Re: GetOldestXmin going backwards is dangerous after all - Mailing list pgsql-hackers

From Andres Freund
Subject Re: GetOldestXmin going backwards is dangerous after all
Date
Msg-id 20130202142437.GC8956@awork2.anarazel.de
Whole thread Raw
In response to Re: GetOldestXmin going backwards is dangerous after all  (Tom Lane <tgl@sss.pgh.pa.us>)
Responses Re: GetOldestXmin going backwards is dangerous after all  (Simon Riggs <simon@2ndQuadrant.com>)
List pgsql-hackers
On 2013-02-01 19:24:02 -0500, Tom Lane wrote:
>  * There are also replication-related effects: a walsender
>  * process can set its xmin based on transactions that are no longer running
>  * in the master but are still being replayed on the standby, thus possibly
>  * making the GetOldestXmin reading go backwards.  In this case there is a
>  * possibility that we lose data that the standby would like to have, but
>  * there is little we can do about that --- data is only protected if the
>  * walsender runs continuously while queries are executed on the standby.
>  * (The Hot Standby code deals with such cases by failing standby queries
>  * that needed to access already-removed data, so there's no integrity bug.)
> 
> This is just bogus.  Why don't we make it a requirement on walsenders
> that they never move their advertised xmin backwards (or initially set
> it to less than the prevailing global xmin)?  There's no real benefit to
> allowing them to try to move the global xmin backwards, because any data
> that they might hope to protect that way could be gone already.
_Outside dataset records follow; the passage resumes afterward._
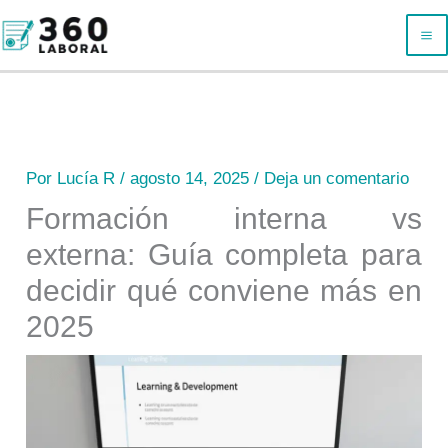
Ir
B
al
u
contenido
s
c
a
Por
Lucía R
/
agosto 14, 2025
/
Deja un comentario
r
Formación interna vs
externa: Guía completa para
decidir qué conviene más en
2025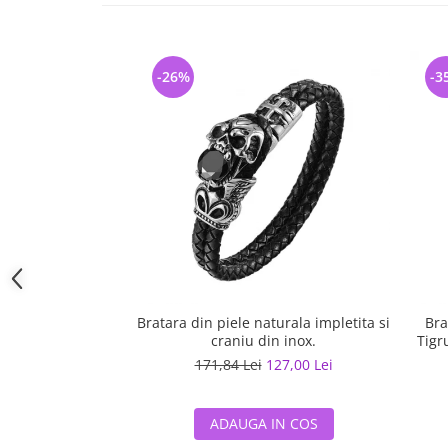
-26%
-3
Bratara din piele naturala impletita si
Bra
craniu din inox.
Tigr
171,84 Lei
127,00 Lei
ADAUGA IN COS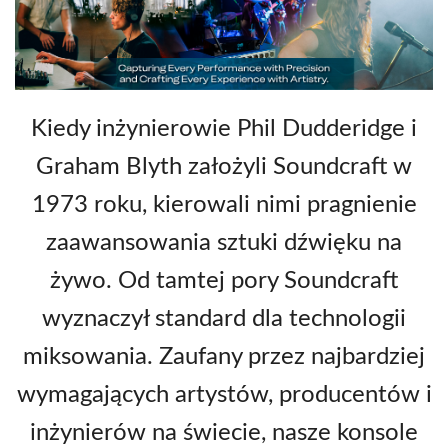
Kiedy inżynierowie Phil Dudderidge i
Graham Blyth założyli Soundcraft w
1973 roku, kierowali nimi pragnienie
zaawansowania sztuki dźwięku na
żywo. Od tamtej pory Soundcraft
wyznaczył standard dla technologii
miksowania. Zaufany przez najbardziej
wymagających artystów, producentów i
inżynierów na świecie, nasze konsole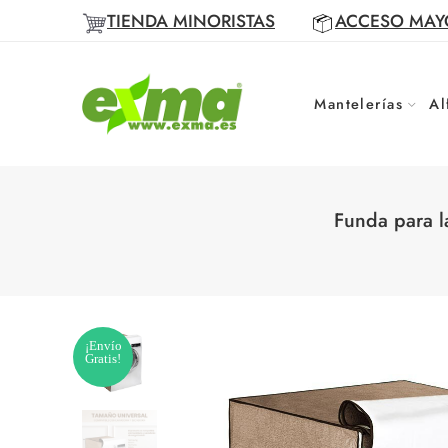
TIENDA MINORISTAS
ACCESO MAY
Mantelerías
Al
Funda para l
¡Envío
Gratis!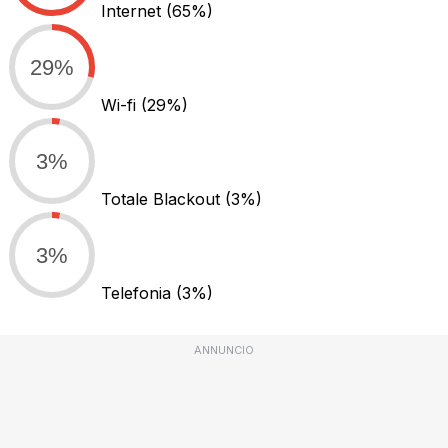
Internet
(65%)
29%
Wi-fi
(29%)
3%
Totale Blackout
(3%)
3%
Telefonia
(3%)
ANNUNCIO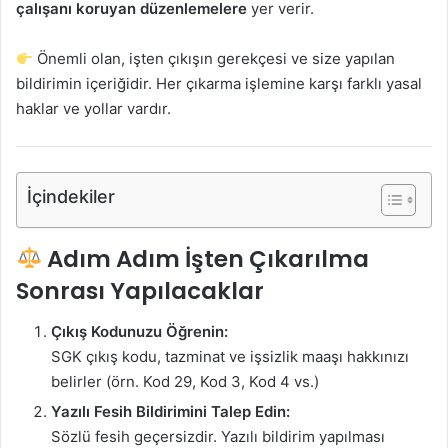
çalışanı koruyan düzenlemelere
yer verir.
Önemli olan, işten çıkışın gerekçesi ve size yapılan
bildirimin içeriğidir. Her çıkarma işlemine karşı farklı yasal
haklar ve yollar vardır.
İçindekiler
Adım Adım İşten Çıkarılma
Sonrası Yapılacaklar
Çıkış Kodunuzu Öğrenin:
SGK çıkış kodu, tazminat ve işsizlik maaşı hakkınızı
belirler (örn. Kod 29, Kod 3, Kod 4 vs.)
Yazılı Fesih Bildirimini Talep Edin:
Sözlü fesih geçersizdir. Yazılı bildirim yapılması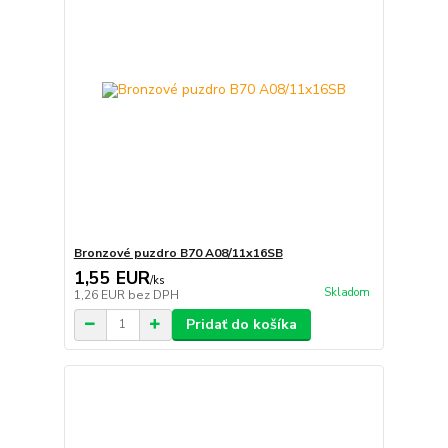
Bronzové puzdro B70 A08/11x16SB
1,55 EUR
/
ks
Skladom
1,26 EUR
bez DPH
Pridať do košíka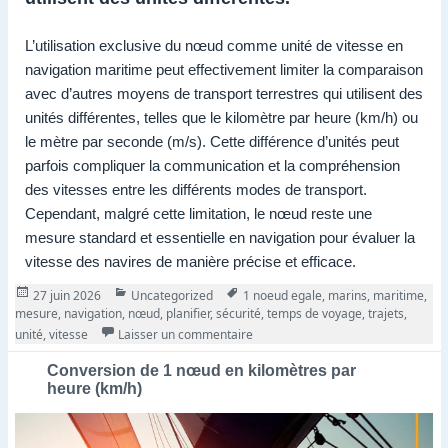
L’utilisation exclusive du nœud comme unité de vitesse en
navigation maritime peut effectivement limiter la comparaison
avec d’autres moyens de transport terrestres qui utilisent des
unités différentes, telles que le kilomètre par heure (km/h) ou
le mètre par seconde (m/s). Cette différence d’unités peut
parfois compliquer la communication et la compréhension
des vitesses entre les différents modes de transport.
Cependant, malgré cette limitation, le nœud reste une
mesure standard et essentielle en navigation pour évaluer la
vitesse des navires de manière précise et efficace.
Publié
Catégories
Tags
27 juin 2026
Uncategorized
1 noeud egale
,
marins
,
maritime
,
le
mesure
,
navigation
,
nœud
,
planifier
,
sécurité
,
temps de voyage
,
trajets
,
sur 1 nœud égale: La Mesure de Vit
unité
,
vitesse
Laisser un commentaire
Conversion de 1 nœud en kilomètres par
heure (km/h)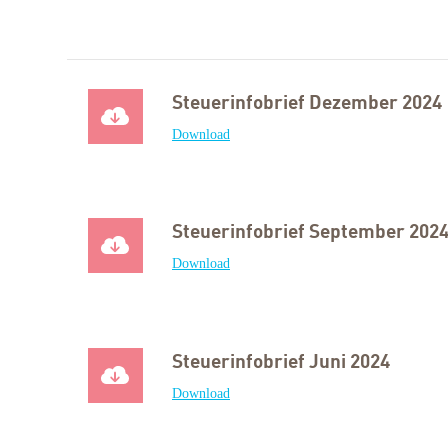
Steuerinfobrief Dezember 2024
Download
Steuerinfobrief September 202
Download
Steuerinfobrief Juni 2024
Download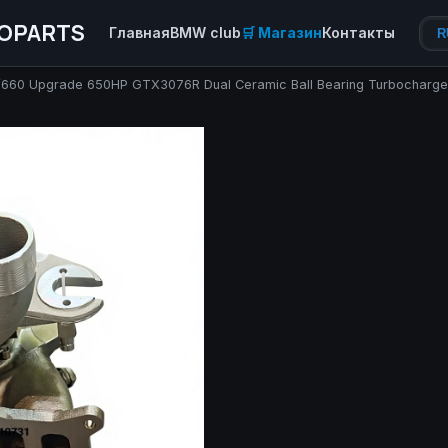
OPARTS
Главная
BMW club
🛒 Магазин
Контакты
R
660 Upgrade 650HP GTX3076R Dual Ceramic Ball Bearing Turbocharge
The problem imo has multiple sides.

a) We currently don't have a way to assign the minimal valid xmin to the
current backend. I already need that for logical replication, so we
might just as well add it now:

http://git.postgresql.org/gitweb/?p=users/andresfreund/postgres.git;a=commitdiff;h=84f6ed9550b65b0584589977877e9a997daeb61d

With that its just a matter of taking ProcArrayLock exlusively before
calling GetOldestXmin and assigning it to MyPgXact->xmin before
releasing it.

b) We don't assign the xmin early enough, we only set it when the first
feedback message arrives, but we should set it when walsender starts
streaming.

c) After a disconnect the feedback message will rather likely ask for an
xmin horizon thats not valid anymore on the primary. If the disconnect
was short enough often enough that doesn't matter because nothing has
been cleared out, but it doesn't really work all that well.
Thats still better than setting it to the currently valid minimal xmin
horizon because it prevents cleanup from that moment on.
I don't see how this can be significantly improved without persistent
knowledge about standbys.

>  * The return value is also adjusted with vacuum_defer_cleanup_age, so
>  * increasing that setting on the fly is another easy way to make
>  * GetOldestXmin() move backwards, with no consequences for data integrity.
> 
> And as for that, it's been pretty clear for awhile that allowing
> vacuum_defer_cleanup_age to change on the fly was a bad idea we'd
> eventually have to undo.  The day of reckoning has arrived: it needs
> to be PGC_POSTMASTER.

Not sure if that would really solve anything, similar problems seem to
exist even if the postmaster has been restarted inbetween.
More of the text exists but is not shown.